##### Source records #####
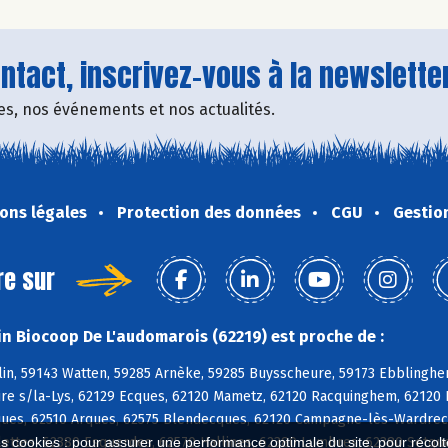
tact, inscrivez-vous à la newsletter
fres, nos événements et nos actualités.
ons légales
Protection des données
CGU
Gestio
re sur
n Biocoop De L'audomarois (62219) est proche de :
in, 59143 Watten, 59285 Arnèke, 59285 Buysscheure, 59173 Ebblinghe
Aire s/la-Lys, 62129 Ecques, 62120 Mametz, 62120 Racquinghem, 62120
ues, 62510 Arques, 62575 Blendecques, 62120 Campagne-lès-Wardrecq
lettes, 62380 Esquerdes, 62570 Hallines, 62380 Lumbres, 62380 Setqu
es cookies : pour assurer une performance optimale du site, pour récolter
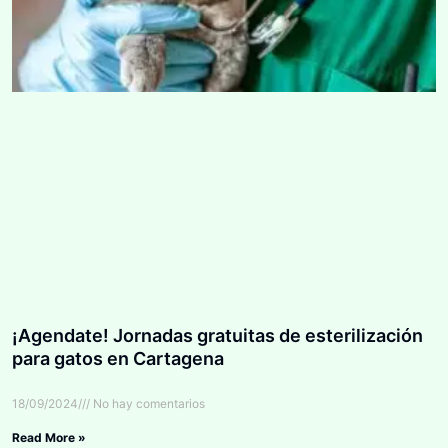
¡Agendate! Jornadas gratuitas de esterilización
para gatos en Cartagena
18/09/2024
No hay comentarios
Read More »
#####
##### Source records #####
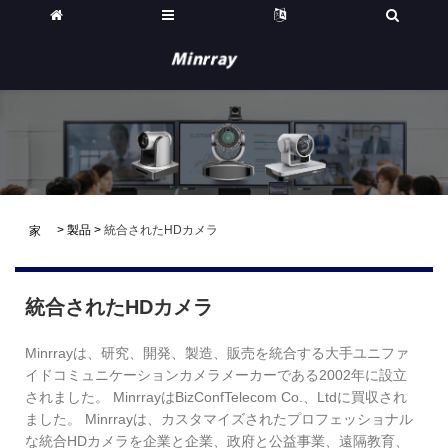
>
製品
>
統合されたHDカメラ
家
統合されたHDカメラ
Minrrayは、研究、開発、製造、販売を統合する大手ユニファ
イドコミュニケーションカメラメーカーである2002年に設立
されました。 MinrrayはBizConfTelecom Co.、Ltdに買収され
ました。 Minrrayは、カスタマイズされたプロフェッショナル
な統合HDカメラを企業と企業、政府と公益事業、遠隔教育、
#####
> _Assignment_
Whatever else the listing above holds, retype exactly only the lines from the one containing "Protection des données" to the one containing "ues, 62510 Arques, 62575", both ends kept.

> _Exercise response_
Protection des données
CGU
Gestio
re sur
n Biocoop De L'audomarois (62219) est proche de :
in, 59143 Watten, 59285 Arnèke, 59285 Buysscheure, 59173 Ebblinghe
Aire s/la-Lys, 62129 Ecques, 62120 Mametz, 62120 Racquinghem, 62120
ues, 62510 Arques, 62575 Blendecques, 62120 Campagne-lès-Wardrecq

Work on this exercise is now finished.